CO2 injection for Enhanced Oil Recovery (EOR) is currently one of the most promising processes for additional oil retrieval. This case study outlines the design of a pilot project for CO2 injection in an oil field situated in eastern Venezuela. The study is centered around the J2L sand, which is part of the NIP-103 reservoir. Access the full paper here in the SPE Advanced Technology Series 2 (01): Paper SPE-23678-PA. If you need additional help or information regarding the NIP-103 project, please contact MineaOil Ltd.
Watch the video below, presented by Denbury Resources, to learn more about how CO2 is used in EOR:
Among the mechanisms that play a predominant role in increasing recovery by CO2 injection, the following stand out: reduction in viscosity, oil swelling, vaporization, miscible displacement effects, reduction in interfacial tension, increase in injectivity, etc.
When the CO2 injection process is miscible, key factors include the vaporization of the crude oil, the reduction of interfacial tension, and the development of a miscible front. On the other hand, if the process is immiscible, the reduction in viscosity and the swelling of the oil have the greatest influence.

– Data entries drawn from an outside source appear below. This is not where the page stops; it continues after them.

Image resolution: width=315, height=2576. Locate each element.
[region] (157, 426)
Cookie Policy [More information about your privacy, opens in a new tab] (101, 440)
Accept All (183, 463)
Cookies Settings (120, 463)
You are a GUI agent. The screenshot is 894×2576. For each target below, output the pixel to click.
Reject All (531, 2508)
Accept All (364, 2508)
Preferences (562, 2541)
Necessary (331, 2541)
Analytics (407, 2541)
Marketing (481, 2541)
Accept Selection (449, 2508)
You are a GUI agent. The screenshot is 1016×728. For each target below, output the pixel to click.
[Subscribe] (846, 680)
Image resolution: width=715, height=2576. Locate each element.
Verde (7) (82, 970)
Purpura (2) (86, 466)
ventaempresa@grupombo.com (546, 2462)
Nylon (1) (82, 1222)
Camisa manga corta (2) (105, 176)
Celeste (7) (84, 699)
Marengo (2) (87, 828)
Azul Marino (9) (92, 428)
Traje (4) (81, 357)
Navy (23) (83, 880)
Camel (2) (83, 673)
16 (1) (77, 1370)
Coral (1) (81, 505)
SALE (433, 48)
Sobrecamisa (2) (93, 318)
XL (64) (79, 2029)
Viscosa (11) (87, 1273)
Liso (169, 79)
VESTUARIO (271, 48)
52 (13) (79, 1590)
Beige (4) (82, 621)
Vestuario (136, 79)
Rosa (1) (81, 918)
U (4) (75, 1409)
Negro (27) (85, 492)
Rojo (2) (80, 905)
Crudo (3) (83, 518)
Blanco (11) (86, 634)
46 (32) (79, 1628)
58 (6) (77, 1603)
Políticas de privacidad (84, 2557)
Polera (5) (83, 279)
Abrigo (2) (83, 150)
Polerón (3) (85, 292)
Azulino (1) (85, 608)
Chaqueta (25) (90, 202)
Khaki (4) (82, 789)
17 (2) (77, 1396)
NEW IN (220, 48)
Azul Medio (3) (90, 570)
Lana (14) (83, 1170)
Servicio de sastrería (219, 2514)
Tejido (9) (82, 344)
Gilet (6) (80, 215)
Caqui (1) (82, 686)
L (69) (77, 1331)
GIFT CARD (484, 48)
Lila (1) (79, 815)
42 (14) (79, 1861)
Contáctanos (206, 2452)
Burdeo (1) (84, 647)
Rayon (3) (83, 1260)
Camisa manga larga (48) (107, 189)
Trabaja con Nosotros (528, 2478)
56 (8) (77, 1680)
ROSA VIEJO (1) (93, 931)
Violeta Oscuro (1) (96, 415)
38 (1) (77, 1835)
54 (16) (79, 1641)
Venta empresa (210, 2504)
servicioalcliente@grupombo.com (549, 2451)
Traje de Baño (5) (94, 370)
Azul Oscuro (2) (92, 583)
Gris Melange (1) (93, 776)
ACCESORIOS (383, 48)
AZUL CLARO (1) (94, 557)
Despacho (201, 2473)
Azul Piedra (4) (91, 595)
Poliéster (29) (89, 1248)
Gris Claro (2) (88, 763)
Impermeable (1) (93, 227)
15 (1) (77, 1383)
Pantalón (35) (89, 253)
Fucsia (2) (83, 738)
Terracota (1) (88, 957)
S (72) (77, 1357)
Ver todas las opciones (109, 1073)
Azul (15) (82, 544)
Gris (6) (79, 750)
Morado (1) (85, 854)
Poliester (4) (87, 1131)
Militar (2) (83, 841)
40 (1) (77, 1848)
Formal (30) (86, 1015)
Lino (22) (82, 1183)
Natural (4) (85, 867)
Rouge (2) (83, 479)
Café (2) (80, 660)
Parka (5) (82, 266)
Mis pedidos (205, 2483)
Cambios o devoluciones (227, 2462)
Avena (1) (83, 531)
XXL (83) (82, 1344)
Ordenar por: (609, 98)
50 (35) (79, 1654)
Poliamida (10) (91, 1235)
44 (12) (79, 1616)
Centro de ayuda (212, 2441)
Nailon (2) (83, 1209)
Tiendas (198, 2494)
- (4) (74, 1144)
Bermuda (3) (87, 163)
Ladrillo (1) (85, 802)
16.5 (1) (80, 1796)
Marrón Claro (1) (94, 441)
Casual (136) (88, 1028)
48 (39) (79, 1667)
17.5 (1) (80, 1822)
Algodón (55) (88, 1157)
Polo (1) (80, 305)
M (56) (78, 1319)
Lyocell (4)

The NIP-103 Reservoir is situated in the greater Oficina Area, near San Joaquín, in eastern Venezuela. It was discovered at the end of 1957, and most of its development took place during 1958.
The producing intervals of the wells in this field range from 8,280 to 8,480 feet. The reservoir, a schematic isopach map shown in the image below, is limited to the north by a water/oil contact (WOC) at 7,725 feet below sea level, while the rest of the deposit is confined by the thinning of the sands.
The detailed laboratory tests conducted to identify potential issues of incompatibility between CO2, the rock, and the fluids in the reservoir indicate that no problems are anticipated due to asphaltene precipitation when the crude oil comes into contact with CO2 under reservoir conditions.
Finally, tests were conducted to detect any incompatibility between the formation water and CO2. During these tests, no precipitate was found that could cause issues at the reservoir level.
The simulator used in this project recreates mass transfer phenomena in EOR through CO2 injection. It accounts for swelling of the oil phase, CO2 dissolution, and vaporization of hydrocarbon fractions towards the CO2-rich phase. Additionally, it can represent miscible displacement through multiple contacts.
Sensitivity analysis conducted in conceptual models in one, two, and three dimensions, using the properties of the fluids and rock in this reservoir, leads to the following remarkable conclusion:
The analysis of secondary recovery by CO2 injection predicts that for a pilot project with a lifespan of 5 years, there will be a recovery of between 22% and 29% of the OOIP. This represents an increase of 9% to 43% in the recovery compared to what could be expected due to natural depletion by the same date.
In a previous post about a mature (residual) oil field in the North Sea, we discussed the significant economic benefits of well-planned EOR operations, like the one described here, combined with modern carbon capture technologies. These initiatives not only have the potential to generate significant economic value but also contribute to the reduction of CO2 emissions in the atmosphere.